A book published in 2017 by historian Amadeo Martínez Inglés parallels Juan Carlos’s passion for hunting game with this ardor for pursuing women. The book, the Daily Mail reported recently, describes how the king would always bring three shotguns and a mattress on partridge shoots. When each gun had been discharged, the monarch would drop it on the mattress—where a team of assistants would retrieve it, reload it, and pass it back to him so that he might never miss a shot. The mattress, the book claims, would serve another purpose entirely once the carnage had ended. Indeed, Inglés estimates King Juan Carlos has tallied up around 5,000 sexual partners—and that his more publicized conquests (zu Sayn-Wittgenstein among them) are simply “the tip of a monumental sexual iceberg,” which could have yielded “more than 20” children. A 2012 book by socialite Pilar Eyre, which is also quoted by the Daily Mail, places the number at a more understated 1,500—but does include a salacious (and disputed) story in which Juan Carlos puts forth a “tactile” advance on Princess Diana on a yacht in 1986.

“The king said: ‘What the f**k, my commission, I made the train deal. I spoke to my friend—my brother in Saudi.’”

King Felipe, the current ruler, has not escaped this hereditary infamy. Juan Carlos’s oldest son had long been eager to cultivate a more dignified, understated profile next to his roué father. But in March it emerged that Felipe was listed as the hereditary beneficiary of the Lucum and Zagatka funds. He has since renounced any economic inheritance he might get from his father, and the royal allowance of $228,000 permitted to Juan Carlos (dubbed the “king emeritus” since his abdication) has been ceased. But the stain remains. The Telegraph revealed last month that Felipe’s multi-country, $500,000 honeymoon in 2004, for example, had been bankrolled by Juan Carlos and one of his old sailing buddies, Josep Cusí, himself a colorful figure among the Spanish elite. What’s more, the zu Sayn-Wittgenstein tapes allege that Juan Carlos paid for most of the family’s expenses “in cash,” and would return to the royal Zarzuela Palace from “Arab countries” with “sometimes … five million” in a suitcase. This would then be added up, apparently, on Juan Carlos’s personal money-counting machine—a process in which he was said to take a “child-like” glee. The former king’s obsession with money, she says, is like an “illness.”

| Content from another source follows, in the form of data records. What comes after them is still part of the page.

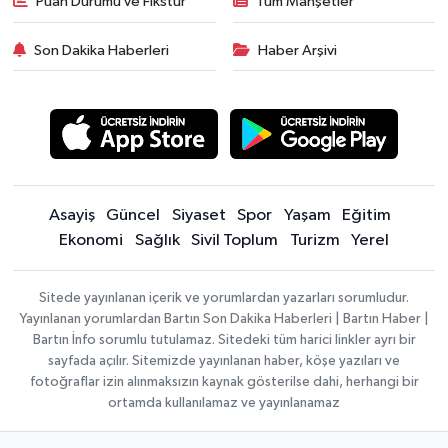
Puan Durumu ve Fikstür
Tüm Manşetler
Son Dakika Haberleri
Haber Arşivi
Asayiş
Güncel
Siyaset
Spor
Yaşam
Eğitim
Ekonomi
Sağlık
Sivil Toplum
Turizm
Yerel
Sitede yayınlanan içerik ve yorumlardan yazarları sorumludur.
Yayınlanan yorumlardan Bartın Son Dakika Haberleri | Bartın Haber |
Bartın İnfo sorumlu tutulamaz. Sitedeki tüm harici linkler ayrı bir
sayfada açılır. Sitemizde yayınlanan haber, köşe yazıları ve
fotoğraflar izin alınmaksızın kaynak gösterilse dahi, herhangi bir
ortamda kullanılamaz ve yayınlanamaz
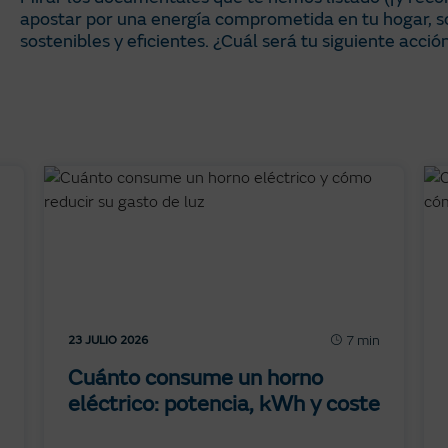
apostar por una energía comprometida en tu hogar, s
sostenibles y eficientes. ¿Cuál será tu siguiente acció
7 min
23 JULIO 2026
Cuánto consume un horno
eléctrico: potencia, kWh y coste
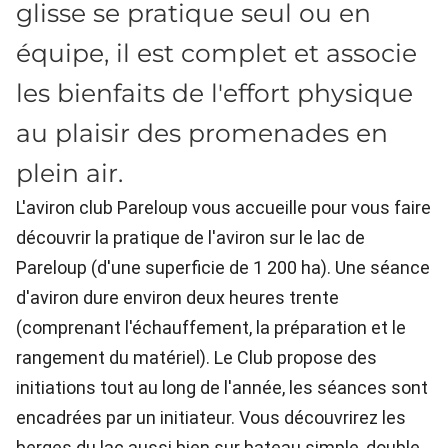
glisse se pratique seul ou en
équipe, il est complet et associe
les bienfaits de l'effort physique
au plaisir des promenades en
plein air.
L'aviron club Pareloup vous accueille pour vous faire
découvrir la pratique de l'aviron sur le lac de
Pareloup (d'une superficie de 1 200 ha). Une séance
d'aviron dure environ deux heures trente
(comprenant l'échauffement, la préparation et le
rangement du matériel). Le Club propose des
initiations tout au long de l'année, les séances sont
encadrées par un initiateur. Vous découvrirez les
berges du lac aussi bien sur bateau simple, double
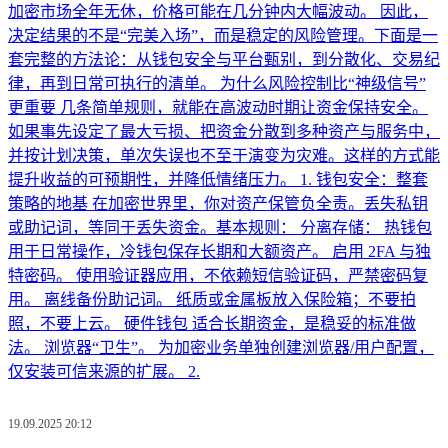
加密市场全年无休，价格可能在几分钟内大幅波动。 因此，
决定结果的不是“完美入场”，而是稳定的风险管理。下面是一
套完整的方法论：从钱包安全与平台甄别，到分散化、交易纪
律，再到日常可执行的清单。 为什么风险控制比“神级信号”
更重要 几条简单规则，就能在高波动时期让资金保持安全。
如果事先设定了最大亏损、把资金分散到多种资产与服务中，
并按计划决策，单次失误也不至于演变为灾难。这样的方式能
提升收益的可预期性，并降低情绪压力。 1. 钱包安全：整套
策略的地基 在加密世界里，你对资产保管负全责。丢失私钥
或助记词，等同于丢失资金。基本规则： 分离存储： 热钱包
用于日常操作，冷钱包保存长期和大额资产。 启用 2FA 与独
特密码。 使用验证器应用，不依赖短信验证码，严禁密码复
用。 离线备份助记词。 纸质或金属板放入保险箱；不要拍
照，不要上云。 硬件钱包 适合长期资金，是稳妥的标准做
法。 浏览器“卫生”。 为加密业务单独创建浏览器/用户配置，
仅安装可信来源的扩展。 2.
19.09.2025 20:12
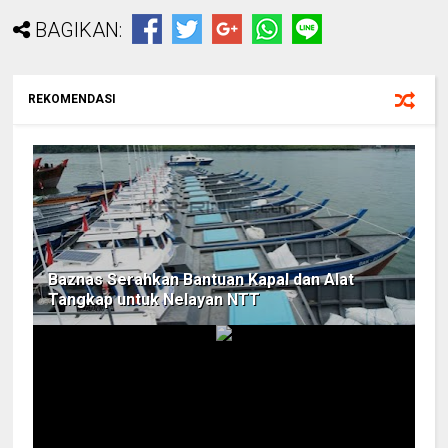
BAGIKAN:
REKOMENDASI
Baznas Serahkan Bantuan Kapal dan Alat
Tangkap untuk Nelayan NTT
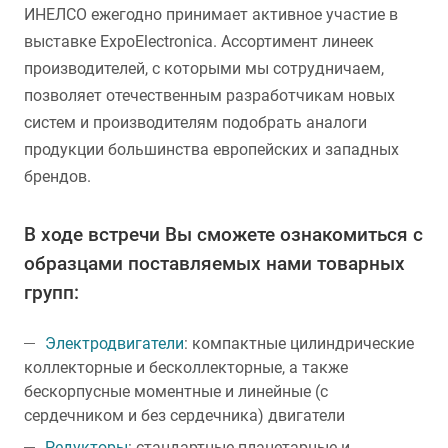
ИНЕЛСО ежегодно принимает активное участие в
выставке ExpoElectronica. Ассортимент линеек
производителей, с которыми мы сотрудничаем,
позволяет отечественным разработчикам новых
систем и производителям подобрать аналоги
продукции большинства европейских и западных
брендов.
В ходе встречи Вы сможете ознакомиться с
образцами поставляемых нами товарных
групп:
Электродвигатели
: компактные цилиндрические
коллекторные и бесколлекторные, а также
бескорпусные моментные и линейные (с
сердечником и без сердечника) двигатели
Редукторы
: стандартные планетарные и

Spain’s King Felipe VI helps his father, Juan Carlos, during a ceremony on the eve of the king emeritus’s 80th birthday, in 2018.

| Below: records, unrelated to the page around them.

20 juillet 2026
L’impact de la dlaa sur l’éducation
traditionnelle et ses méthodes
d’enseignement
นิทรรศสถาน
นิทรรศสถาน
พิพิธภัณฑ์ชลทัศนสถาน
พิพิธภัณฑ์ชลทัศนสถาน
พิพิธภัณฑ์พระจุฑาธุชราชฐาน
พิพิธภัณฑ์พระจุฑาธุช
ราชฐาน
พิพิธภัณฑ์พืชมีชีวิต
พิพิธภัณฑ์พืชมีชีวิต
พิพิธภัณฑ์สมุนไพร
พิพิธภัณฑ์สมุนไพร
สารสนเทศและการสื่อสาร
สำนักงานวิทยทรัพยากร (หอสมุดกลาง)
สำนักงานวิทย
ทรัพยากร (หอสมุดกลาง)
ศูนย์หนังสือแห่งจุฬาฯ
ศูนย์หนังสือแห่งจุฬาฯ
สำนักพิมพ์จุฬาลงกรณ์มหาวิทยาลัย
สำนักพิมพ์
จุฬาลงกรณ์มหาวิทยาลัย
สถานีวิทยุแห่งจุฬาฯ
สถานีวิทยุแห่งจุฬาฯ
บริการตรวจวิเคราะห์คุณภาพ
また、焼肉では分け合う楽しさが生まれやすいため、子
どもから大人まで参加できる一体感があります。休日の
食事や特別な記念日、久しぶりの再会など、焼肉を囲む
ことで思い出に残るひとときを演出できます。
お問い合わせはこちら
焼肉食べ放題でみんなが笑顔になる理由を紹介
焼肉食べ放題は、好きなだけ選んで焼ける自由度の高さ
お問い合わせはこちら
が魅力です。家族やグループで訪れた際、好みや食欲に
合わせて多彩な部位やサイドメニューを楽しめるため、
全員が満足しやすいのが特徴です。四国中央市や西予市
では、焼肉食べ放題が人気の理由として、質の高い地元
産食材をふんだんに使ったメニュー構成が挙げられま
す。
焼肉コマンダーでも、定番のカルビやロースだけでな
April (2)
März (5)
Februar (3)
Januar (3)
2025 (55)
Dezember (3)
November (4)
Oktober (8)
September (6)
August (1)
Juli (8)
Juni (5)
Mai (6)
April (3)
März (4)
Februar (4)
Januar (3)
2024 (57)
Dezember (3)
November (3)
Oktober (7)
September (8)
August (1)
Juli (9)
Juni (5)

Finally, on Monday of this week, Juan Carlos hit Eject. In a written statement, the former king announced his “considered decision to move outside Spain at this time” in the face of the “public repercussions that certain past events in my private life are generating.” The statement made no mention of Juan Carlos’s final destination, but La Vanguardia, a Spanish daily newspaper, believes he traveled from Sanxenxo, in Pontevedra, to Porto, Portugal, on Monday morning, before boarding a plane to Santo Domingo, in the Dominican Republic. There, the paper claims, he’ll be a guest of the Fanjul family—Cuban-born sugar-and-real-estate barons—at their high-end Casa de Campo resort for “a few weeks.” (State broadcaster RTVE, meanwhile, claimed that unnamed royal sources had said the former king wants to return to Spain soon, and other media outlets have reported he is still in Portugal as the guest of the aristocratic Brito e Cunha-Espirito Santo family, who are old and loyal friends.)

Despite the apparent distance, Juan Carlos’s lawyer said, the former king would “remain at the disposal of the prosecutors’ office.” The Dominican Republic, it should be noted, is classified by Switzerland as a “very difficult” judicial cooperator.

The stated aim of this self-imposed exile is to allow Felipe to continue in his role with “tranquillity and calmness.” Such tranquility, however, is by no means guaranteed. Back in March, at the beginning of the coronavirus-pandemic lockdown, King Felipe appeared on national television to give a speech to his subjects. It urged calm, decorum, and unity—but made no mention of the roiling palace scandal. That night, affronted by the silence, citizens took to their balconies, courtyards, and doorways to bang pots and pans in thunderous protest. As the trial deepens, the clamor will grow.